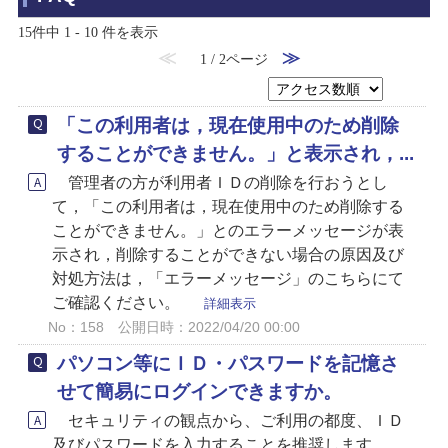
15件中 1 - 10 件を表示
≪
≫
1 / 2ページ
「この利用者は，現在使用中のため削除
することができません。」と表示され，...
管理者の方が利用者ＩＤの削除を行おうとし
て，「この利用者は，現在使用中のため削除する
ことができません。」とのエラーメッセージが表
示され，削除することができない場合の原因及び
対処方法は，「エラーメッセージ」のこちらにて
ご確認ください。
詳細表示
No：158
公開日時：2022/04/20 00:00
パソコン等にＩＤ・パスワードを記憶さ
せて簡易にログインできますか。
セキュリティの観点から、ご利用の都度、ＩＤ
及びパスワードを入力することを推奨します。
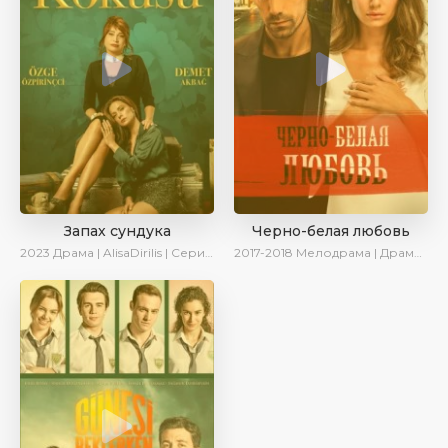
Запах сундука
Черно-белая любовь
2023
Драма | AlisaDirilis | Сериалы 2023
2017-2018
Мелодрама | Драма | Боевик | SesDizi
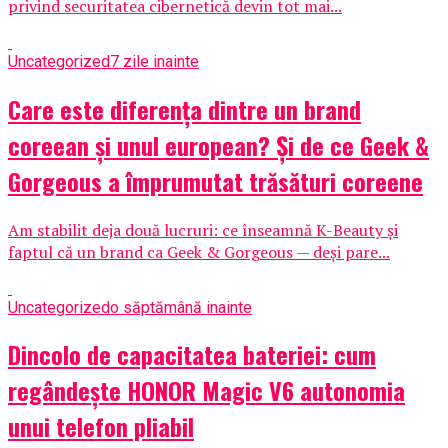
privind securitatea cibernetică devin tot mai...
Uncategorized
7 zile inainte
Care este diferența dintre un brand
coreean și unul european? Și de ce Geek &
Gorgeous a împrumutat trăsături coreene
Am stabilit deja două lucruri: ce înseamnă K-Beauty și
faptul că un brand ca Geek & Gorgeous — deși pare...
Uncategorized
o săptămână inainte
Dincolo de capacitatea bateriei: cum
regândește HONOR Magic V6 autonomia
unui telefon pliabil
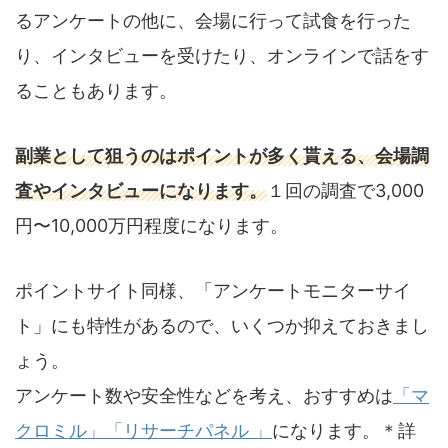
るアンケートの他に、会場に行って試食を行った
り、インタビューを受けたり、オンラインで話をす
ることもあります。
副業として狙うのはポイントが多く貰える、会場調
査やインタビューになります。
１回の調査で3,000
円〜10,000万円程度になります。
ポイントサイト同様、「アンケートモニターサイ
ト」にも特性があるので、いくつか抑えておきまし
ょう。
アンケート数や安全性などを考え、おすすめは
「マ
クロミル」
「リサーチパネル 」
になります。＊詳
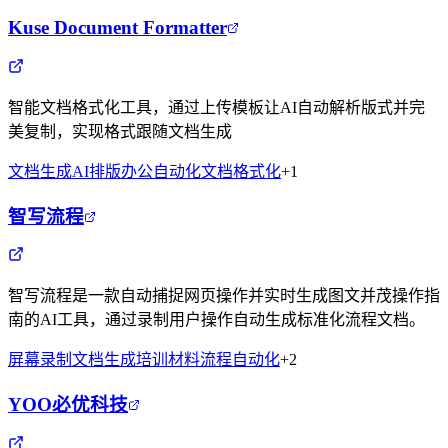
Kuse Document Formatter
智能文档格式化工具，通过上传模板让AI自动解析版式并完
美复制，实现格式跟随文档生成
文档生成
AI排版
办公自动化
文档格式化
+
1
智写流程
智写流程是一款自动捕捉网页操作并实时生成图文并茂操作指
南的AI工具，通过录制用户操作自动生成标准化流程文档。
屏幕录制
文档生成
培训材料
流程自动化
+
2
YOO必优科技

TASK TO COMPLETE
Exactly as written, restate the lines above from the opening line through the one holding "faptul că un", omitting the pictures.

ANSWER TO THIS EXERCISE
15件中 1 - 10 件を表示
≪
≫
1 / 2ページ
「この利用者は，現在使用中のため削除
することができません。」と表示され，...
管理者の方が利用者ＩＤの削除を行おうとし
て，「この利用者は，現在使用中のため削除する
ことができません。」とのエラーメッセージが表
示され，削除することができない場合の原因及び
対処方法は，「エラーメッセージ」のこちらにて
ご確認ください。
詳細表示
No：158
公開日時：2022/04/20 00:00
パソコン等にＩＤ・パスワードを記憶さ
せて簡易にログインできますか。
セキュリティの観点から、ご利用の都度、ＩＤ
及びパスワードを入力することを推奨します。
Запах сундука
Черно-белая любовь
2023
Драма | AlisaDirilis | Сериалы 2023
2017-2018
Мелодрама | Драма | Боевик | SesDizi
privind securitatea cibernetică devin tot mai...
Uncategorized
7 zile inainte
Care este diferența dintre un brand
coreean și unul european? Și de ce Geek &
Gorgeous a împrumutat trăsături coreene
Am stabilit deja două lucruri: ce înseamnă K-Beauty și
faptul că un brand ca Geek & Gorgeous — deși pare...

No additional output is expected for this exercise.